Tras una breve pausa, don Lobo añadió:
—Muchos creen que eres mi ahijado, o incluso mi hijo adoptivo. Y eso te hace más valioso y más vulnerable que si fueras un simple mozo o criado, o el hijo del aparcero.
El barón se calló otro momento. Luego dijo:
—Sabes que tengo muchos contactos, muchos amigos y muchos enemigos, en todas partes. Por eso estoy bien informado. Pues bien, Tinco, si te pido este favor es porque he recibido informaciones confidenciales de que alguien quiere aprovechar el desorden de estos días, sin duda los últimos de una guerra que agoniza, para llevar a cabo una venganza.
—¿Contra quién?
—Contra «El Roble». Contra Corazón de Roble.
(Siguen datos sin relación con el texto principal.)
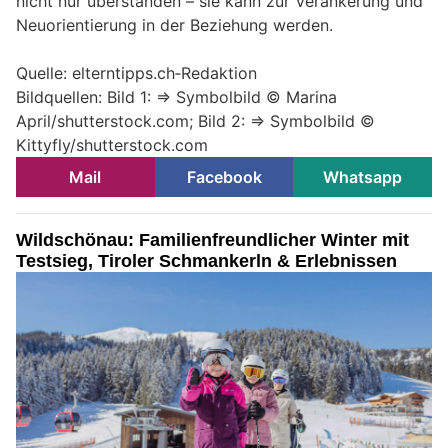
nicht nur überstanden – sie kann zur Verankerung und
Neuorientierung in der Beziehung werden.
Quelle: elterntipps.ch‑Redaktion
Bildquellen: Bild 1: => Symbolbild © Marina
April/shutterstock.com; Bild 2: => Symbolbild ©
Kittyfly/shutterstock.com
Mail
Facebook
Whatsapp
Wildschönau: Familienfreundlicher Winter mit
Testsieg, Tiroler Schmankerln & Erlebnissen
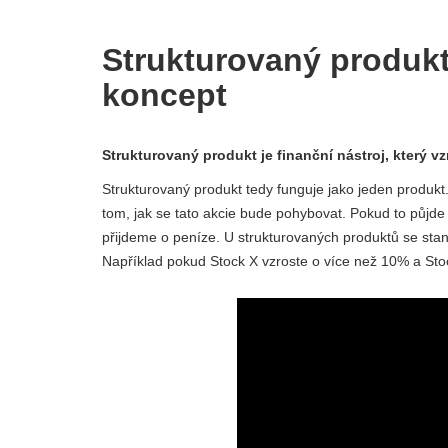
Strukturovaný produkt -
koncept
Strukturovaný produkt je finanční nástroj, který 
Strukturovaný produkt tedy funguje jako jeden produkt
tom, jak se tato akcie bude pohybovat. Pokud to půjd
přijdeme o peníze. U strukturovaných produktů se stane
Například pokud Stock X vzroste o více než 10% a Stoc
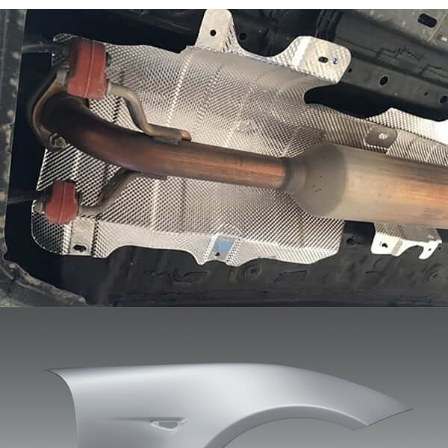
Hliníkový plech na blatník automobilu
Automobilové blatníky (také nazývané listové panely
nebo blatníky) jsou důležitou součástí exteriéru
vozidla. Jejich hlavní funkcí je zakrytí kol a ochrana
karoserie vozidla před potřísněním bláta, voda, písek,
a další předměty.
Hliníkový plech na dveře auta
Hliníkový plech pro dveře automobilu se týká plechu z
hliníkové slitiny speciálně používaného pro výrobu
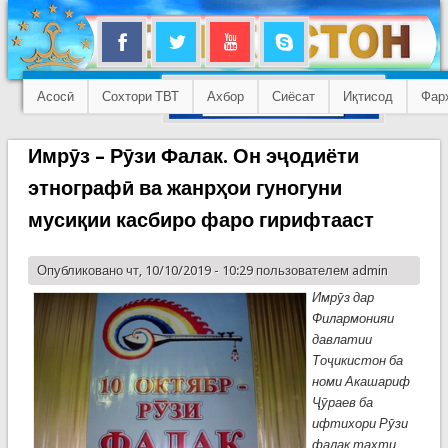
Асосӣ
Сохтори ТВТ
Ахбор
Сиёсат
Иқтисод
Фар
Имрӯз – Рӯзи Фалак. Он эҷодиёти
этнографӣ ва жанрҳои гуногуни
мусиқии касбиро фаро гирифтааст
Опубликовано чт, 10/10/2019 - 10:29 пользователем
admin
Имрӯз дар
Филармонияи
давлатии
Тоҷикистон ба
номи Акашариф
Ҷӯраев ба
ифтихори Рӯзи
фалак таҳти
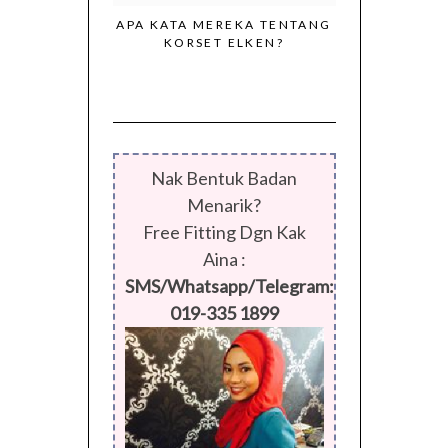
APA KATA MEREKA TENTANG
KORSET ELKEN?
I DARIPADA
KORSET EL
G KONSISTEN
MENGEKALK
ORSET ELKEN
BADAN PU
SEPERTI 
Nak Bentuk Badan
Menarik?
Free Fitting Dgn Kak
Aina :
SMS/Whatsapp/Telegram:
019-335 1899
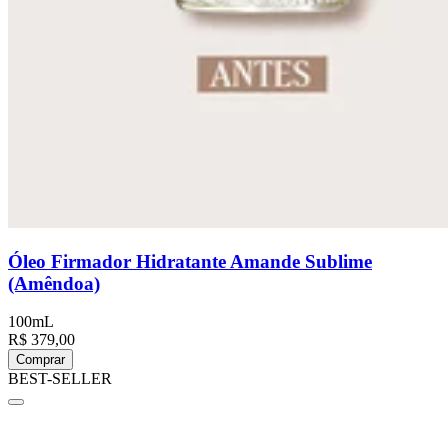
Óleo Firmador Hidratante Amande Sublime
(Amêndoa)
100mL
R$ 379,00
Comprar
BEST-SELLER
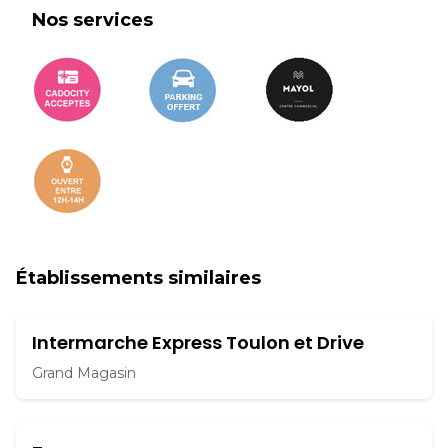
Nos services
Établissements similaires
Intermarche Express Toulon et Drive
Grand Magasin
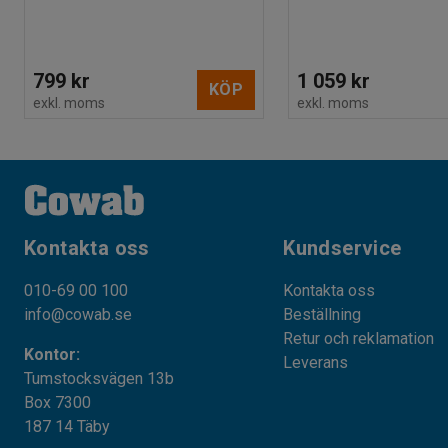
799 kr
1 059 kr
KÖP
exkl. moms
exkl. moms
Kontakta oss
Kundservice
010-69 00 100
Kontakta oss
info@cowab.se
Beställning
Retur och reklamation
Kontor:
Leverans
Tumstocksvägen 13b
Box 7300
187 14 Täby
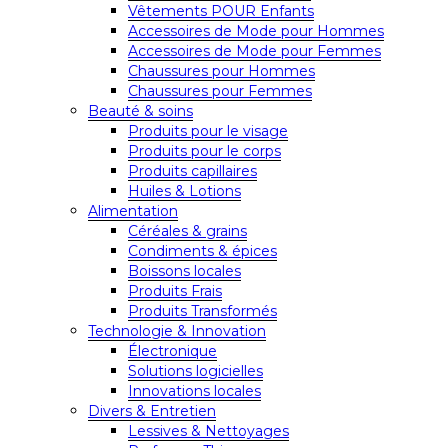
Vêtements POUR Enfants
Accessoires de Mode pour Hommes
Accessoires de Mode pour Femmes
Chaussures pour Hommes
Chaussures pour Femmes
Beauté & soins
Produits pour le visage
Produits pour le corps
Produits capillaires
Huiles & Lotions
Alimentation
Céréales & grains
Condiments & épices
Boissons locales
Produits Frais
Produits Transformés
Technologie & Innovation
Électronique
Solutions logicielles
Innovations locales
Divers & Entretien
Lessives & Nettoyages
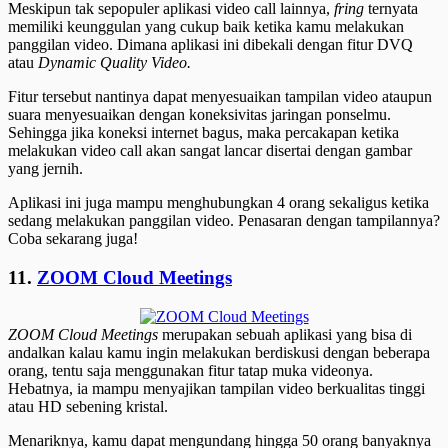
Meskipun tak sepopuler aplikasi video call lainnya,
fring
ternyata
memiliki keunggulan yang cukup baik ketika kamu melakukan
panggilan video. Dimana aplikasi ini dibekali dengan fitur DVQ
atau
Dynamic Quality Video.
Fitur tersebut nantinya dapat menyesuaikan tampilan video ataupun
suara menyesuaikan dengan koneksivitas jaringan ponselmu.
Sehingga jika koneksi internet bagus, maka percakapan ketika
melakukan video call akan sangat lancar disertai dengan gambar
yang jernih.
Aplikasi ini juga mampu menghubungkan 4 orang sekaligus ketika
sedang melakukan panggilan video. Penasaran dengan tampilannya?
Coba sekarang juga!
11.
ZOOM Cloud Meetings
ZOOM Cloud Meetings
merupakan sebuah aplikasi yang bisa di
andalkan kalau kamu ingin melakukan berdiskusi dengan beberapa
orang, tentu saja menggunakan fitur tatap muka videonya.
Hebatnya, ia mampu menyajikan tampilan video berkualitas tinggi
atau HD sebening kristal.
Menariknya, kamu dapat mengundang hingga 50 orang banyaknya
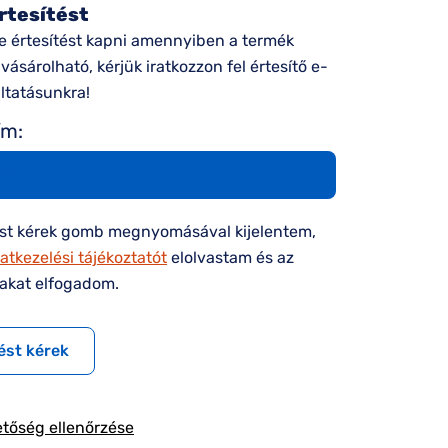
rtesítést
e értesítést kapni amennyiben a termék
ásárolható, kérjük iratkozzon fel értesítő e-
áltatásunkra!
ím:
ést kérek gomb megnyomásával kijelentem,
atkezelési tájékoztatót
elolvastam és az
takat elfogadom.
ést kérek
etőség ellenőrzése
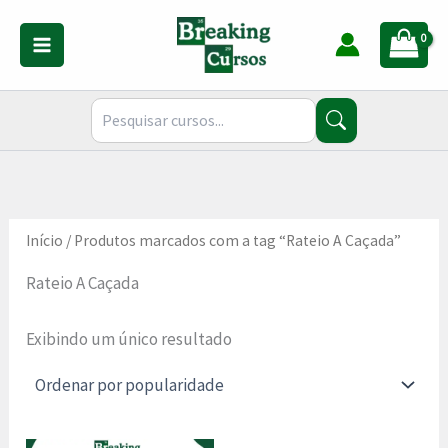
Ir
para
o
conteúdo
Início
/ Produtos marcados com a tag “Rateio A Caçada”
Rateio A Caçada
Exibindo um único resultado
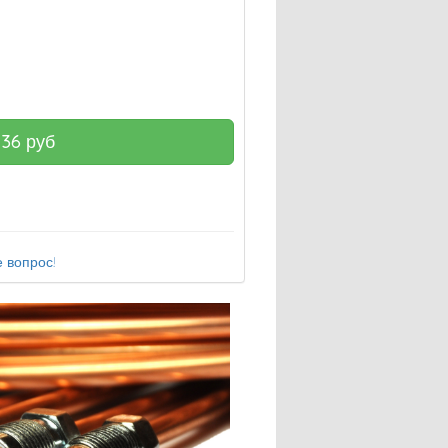
136
руб
 вопрос!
—¿Por qué? Entonces, ¿vendrán a robar o a vengarse? Pueden venir a hacer las dos cosas. No me preguntes más. Confía en mí.
—¿Y la medalla? Jan no lleva ninguna medalla. Si yo llevo la mía, pueden sospechar que no soy yo… que no soy el que soy otro…
—Es importante que lleves siempre la medalla.
—¿Y si vuelven los carlistas?
—Les dices que es san José o santa Josefina o María Santísima… qué más da. No te preocupes. La medalla te protegerá y protegerá la casa.
—¿Aunque no sea de una santa?
—¡Tinco, maldita sea! ¡No te quites la medalla de encima!
Don Lobo abrió por fin la puerta disimulada entre los armarios e invitó a Tinco a entrar en la sala de los puñales.